### What you are asked to do
Leave out the lines before the one with "niestabilności stawu skokowego oraz"; output that line and all remaining lines of the records exactly.
*** Data for analysis ***
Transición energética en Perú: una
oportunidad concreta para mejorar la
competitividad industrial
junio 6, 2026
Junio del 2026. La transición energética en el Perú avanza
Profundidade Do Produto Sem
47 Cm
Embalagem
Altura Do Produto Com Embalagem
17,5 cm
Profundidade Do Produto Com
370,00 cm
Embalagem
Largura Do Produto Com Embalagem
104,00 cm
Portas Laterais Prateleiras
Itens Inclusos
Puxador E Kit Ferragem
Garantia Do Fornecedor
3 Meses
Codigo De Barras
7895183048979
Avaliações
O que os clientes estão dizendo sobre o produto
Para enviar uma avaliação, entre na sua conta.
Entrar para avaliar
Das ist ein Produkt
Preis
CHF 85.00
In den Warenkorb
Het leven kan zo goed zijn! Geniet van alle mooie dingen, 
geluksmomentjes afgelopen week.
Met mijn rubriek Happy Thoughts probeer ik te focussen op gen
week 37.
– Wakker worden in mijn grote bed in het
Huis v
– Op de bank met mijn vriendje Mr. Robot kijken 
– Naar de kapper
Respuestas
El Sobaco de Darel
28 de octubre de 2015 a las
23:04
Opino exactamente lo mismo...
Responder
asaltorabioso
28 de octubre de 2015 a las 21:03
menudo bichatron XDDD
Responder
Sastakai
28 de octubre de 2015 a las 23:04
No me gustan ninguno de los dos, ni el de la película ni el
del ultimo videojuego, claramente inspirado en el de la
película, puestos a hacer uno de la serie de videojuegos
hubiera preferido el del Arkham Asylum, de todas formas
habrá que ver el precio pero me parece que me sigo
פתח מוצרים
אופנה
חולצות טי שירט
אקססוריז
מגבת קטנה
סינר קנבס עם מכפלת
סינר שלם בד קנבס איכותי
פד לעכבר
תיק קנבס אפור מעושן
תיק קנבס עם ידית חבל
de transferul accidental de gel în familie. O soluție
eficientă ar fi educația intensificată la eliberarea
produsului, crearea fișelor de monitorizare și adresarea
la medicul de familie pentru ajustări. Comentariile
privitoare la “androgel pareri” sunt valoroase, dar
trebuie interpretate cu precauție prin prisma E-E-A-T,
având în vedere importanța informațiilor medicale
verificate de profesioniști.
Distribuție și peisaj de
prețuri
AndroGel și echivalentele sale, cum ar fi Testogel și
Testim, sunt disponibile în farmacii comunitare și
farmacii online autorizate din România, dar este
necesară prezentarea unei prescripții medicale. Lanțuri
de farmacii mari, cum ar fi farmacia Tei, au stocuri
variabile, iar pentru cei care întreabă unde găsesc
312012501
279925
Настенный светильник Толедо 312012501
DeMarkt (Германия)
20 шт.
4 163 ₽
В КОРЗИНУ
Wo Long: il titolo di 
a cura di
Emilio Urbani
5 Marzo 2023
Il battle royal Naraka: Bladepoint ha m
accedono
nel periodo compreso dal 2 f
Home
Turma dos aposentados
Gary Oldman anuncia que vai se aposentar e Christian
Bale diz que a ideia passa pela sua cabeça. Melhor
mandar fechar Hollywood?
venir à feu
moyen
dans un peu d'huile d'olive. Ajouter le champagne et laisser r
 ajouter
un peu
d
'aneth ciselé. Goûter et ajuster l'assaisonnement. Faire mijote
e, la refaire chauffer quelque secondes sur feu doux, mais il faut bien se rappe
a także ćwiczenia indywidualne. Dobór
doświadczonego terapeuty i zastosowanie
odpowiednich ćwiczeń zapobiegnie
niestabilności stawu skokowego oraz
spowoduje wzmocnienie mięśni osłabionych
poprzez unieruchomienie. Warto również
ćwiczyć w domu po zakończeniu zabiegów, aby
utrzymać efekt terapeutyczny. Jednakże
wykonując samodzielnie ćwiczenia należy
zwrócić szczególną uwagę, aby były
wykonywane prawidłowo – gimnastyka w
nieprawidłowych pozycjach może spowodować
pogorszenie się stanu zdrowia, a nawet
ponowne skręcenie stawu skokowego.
*** End of Data for analysis ***
### Exercise response
niestabilności stawu skokowego oraz
spowoduje wzmocnienie mięśni osłabionych
poprzez unieruchomienie. Warto również
ćwiczyć w domu po zakończeniu zabiegów, aby
utrzymać efekt terapeutyczny. Jednakże
wykonując samodzielnie ćwiczenia należy
zwrócić szczególną uwagę, aby były
wykonywane prawidłowo – gimnastyka w
nieprawidłowych pozycjach może spowodować
pogorszenie się stanu zdrowia, a nawet
ponowne skręcenie stawu skokowego.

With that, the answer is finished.